Im Strategiepapier der Kommission finden sich viele gute Argumente, manche klug gewählte Begriffe und lauter gute Absichten. Es findet sich auch mehrfach der berechtigte Hinweis auf die Dringlichkeit europäischen Handelns. Jetzt werden global die Weichen gestellt für die Ära der Null-Emissionswirtschaft, argumentiert die Kommission und hat damit recht. Im März soll der Europäische Rat das Thema befassen und gegebenenfalls Aufträge erteilen für eine Konkretisierung der Absichten. Man kann wohl davon ausgehen, dass das auch passiert. Doch danach werden dann alle Akteure Farbe bekennen müssen. Hic Rhodus, hic salta. Die EU müsste, um die Herausforderung zu bestehen, wieder einmal ihre legendäre Fähigkeit demonstrieren, in besonders kniffligen Situationen doch Auswege nach vorne zu finden. Und es geht dabei um nichts weniger als um die ökonomische Zukunft der EU und damit auch um ihre Zukunft als internationaler Akteur. In den USA gibt es, um die Konsequenzen solcher strategischen Entscheidungen plastisch zu machen, den netten Spruch: „Either you are at the table or on the menu.“ Optimistisch-pessimistisch würde ich sagen: Beides ist drin.
Sonst noch
Meine Pressemitteilung aus der letzten Woche zur Entscheidung der Bundesregierung, Leopard 2-Kampfpanzer an die Ukraine zu liefern.
In der letzten Woche habe ich außerdem dem MDR ein Interview zur neuen Positionierung der SPD im Bereich der Außen- und Sicherheitspolitik gegeben.

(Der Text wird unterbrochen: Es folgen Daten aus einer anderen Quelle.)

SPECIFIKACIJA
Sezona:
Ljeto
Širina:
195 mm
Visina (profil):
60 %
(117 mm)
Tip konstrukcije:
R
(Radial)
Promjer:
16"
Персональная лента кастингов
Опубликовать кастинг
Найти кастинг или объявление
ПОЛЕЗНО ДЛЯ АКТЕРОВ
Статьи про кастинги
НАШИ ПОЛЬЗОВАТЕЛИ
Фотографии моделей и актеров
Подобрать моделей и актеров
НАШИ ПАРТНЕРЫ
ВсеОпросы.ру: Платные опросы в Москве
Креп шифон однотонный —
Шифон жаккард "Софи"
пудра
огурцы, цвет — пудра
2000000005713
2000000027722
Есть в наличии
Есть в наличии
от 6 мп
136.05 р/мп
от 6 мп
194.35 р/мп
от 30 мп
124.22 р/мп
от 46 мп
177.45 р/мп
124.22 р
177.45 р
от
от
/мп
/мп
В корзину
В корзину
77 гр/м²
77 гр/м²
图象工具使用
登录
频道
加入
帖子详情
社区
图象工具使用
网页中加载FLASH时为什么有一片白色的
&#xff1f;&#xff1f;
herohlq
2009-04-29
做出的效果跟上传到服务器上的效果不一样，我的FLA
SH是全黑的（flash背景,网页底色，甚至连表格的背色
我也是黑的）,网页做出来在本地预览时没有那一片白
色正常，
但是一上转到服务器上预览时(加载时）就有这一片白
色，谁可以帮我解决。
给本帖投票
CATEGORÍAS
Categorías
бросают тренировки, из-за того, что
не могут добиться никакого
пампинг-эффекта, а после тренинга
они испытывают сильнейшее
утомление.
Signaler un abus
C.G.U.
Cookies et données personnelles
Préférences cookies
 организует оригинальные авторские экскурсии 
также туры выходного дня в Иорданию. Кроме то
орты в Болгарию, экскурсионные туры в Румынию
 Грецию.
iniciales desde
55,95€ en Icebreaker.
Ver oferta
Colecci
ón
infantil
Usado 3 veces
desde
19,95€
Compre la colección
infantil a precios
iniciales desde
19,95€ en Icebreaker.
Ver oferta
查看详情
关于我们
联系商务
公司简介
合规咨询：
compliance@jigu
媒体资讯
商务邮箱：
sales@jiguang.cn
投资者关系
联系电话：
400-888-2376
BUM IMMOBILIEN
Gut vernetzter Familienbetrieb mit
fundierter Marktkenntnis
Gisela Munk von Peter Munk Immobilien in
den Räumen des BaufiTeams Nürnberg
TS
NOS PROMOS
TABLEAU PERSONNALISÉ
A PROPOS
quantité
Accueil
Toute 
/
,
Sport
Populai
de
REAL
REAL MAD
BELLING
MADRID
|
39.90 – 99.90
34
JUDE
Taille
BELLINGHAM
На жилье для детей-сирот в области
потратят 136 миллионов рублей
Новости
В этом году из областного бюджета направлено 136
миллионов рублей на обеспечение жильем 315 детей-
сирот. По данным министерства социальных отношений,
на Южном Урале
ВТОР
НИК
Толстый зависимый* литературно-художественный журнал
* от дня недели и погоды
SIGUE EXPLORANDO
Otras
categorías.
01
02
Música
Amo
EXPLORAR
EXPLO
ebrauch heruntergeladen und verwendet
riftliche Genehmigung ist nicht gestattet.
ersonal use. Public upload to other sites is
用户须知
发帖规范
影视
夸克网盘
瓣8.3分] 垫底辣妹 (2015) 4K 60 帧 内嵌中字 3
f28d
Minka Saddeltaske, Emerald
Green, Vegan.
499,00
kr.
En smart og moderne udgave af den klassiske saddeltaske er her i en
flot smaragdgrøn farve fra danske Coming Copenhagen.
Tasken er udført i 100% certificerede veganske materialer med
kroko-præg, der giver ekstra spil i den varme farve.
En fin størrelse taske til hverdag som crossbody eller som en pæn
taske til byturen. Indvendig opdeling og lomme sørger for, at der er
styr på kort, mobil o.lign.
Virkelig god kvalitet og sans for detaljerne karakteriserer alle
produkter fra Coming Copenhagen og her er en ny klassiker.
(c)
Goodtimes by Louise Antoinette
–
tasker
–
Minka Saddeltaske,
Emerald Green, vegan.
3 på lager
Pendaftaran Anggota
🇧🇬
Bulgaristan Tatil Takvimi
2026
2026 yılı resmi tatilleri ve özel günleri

In dieser Woche habe ich online einen Vortrag an der Hochschule Fulda zum Thema „EU in the world and it’s position in the war against Ukraine“ gehalten und anschließend eine Diskussion mit den Studierenden geführt.
Meine Gratulation an die beiden neuen Grünen Thüringer MinisterInnen, Doreen Denstädt und Bernhard Stengele, die am Mittwoch, den 01. Februar vereidigt wurden.
Am Donnerstag, den 02. Februar, habe ich als Sprecher bei dem Bürgerdialog-Format „Lobbacher Gespräche“ zum Thema „China, der lauernde Drache – Die Neue Seidenstraße“ referiert.
Am Freitag, den 03. Februar, spreche ich bei einer Sitzung der Landesarbeitsgemeinschaft FREI (Frieden, Europa und Internationale Politik) aus Hessen zum Thema chinesische Außenpolitik.
Am Sonntag, den 05. Februar, nehme ich als Gastredner am Neujahrsempfang des Grünen Kreisverbandes Odenwald-Kraichgau teil.